TASK BRIEF: Without including any pictures, write out all the entries exactly.

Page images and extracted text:
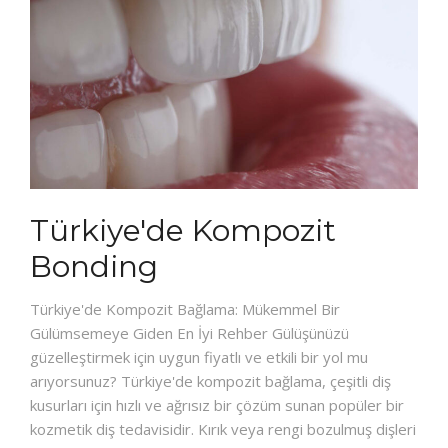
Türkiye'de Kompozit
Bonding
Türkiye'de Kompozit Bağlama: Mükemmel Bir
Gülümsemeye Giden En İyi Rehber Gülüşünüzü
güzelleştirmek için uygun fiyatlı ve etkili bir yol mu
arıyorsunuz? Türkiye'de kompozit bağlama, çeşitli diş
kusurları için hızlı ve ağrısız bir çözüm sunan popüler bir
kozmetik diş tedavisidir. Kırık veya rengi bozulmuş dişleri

EXERCISE RESPONSE:
Türkiye'de Kompozit
Bonding
Türkiye'de Kompozit Bağlama: Mükemmel Bir
Gülümsemeye Giden En İyi Rehber Gülüşünüzü
güzelleştirmek için uygun fiyatlı ve etkili bir yol mu
arıyorsunuz? Türkiye'de kompozit bağlama, çeşitli diş
kusurları için hızlı ve ağrısız bir çözüm sunan popüler bir
kozmetik diş tedavisidir. Kırık veya rengi bozulmuş dişleri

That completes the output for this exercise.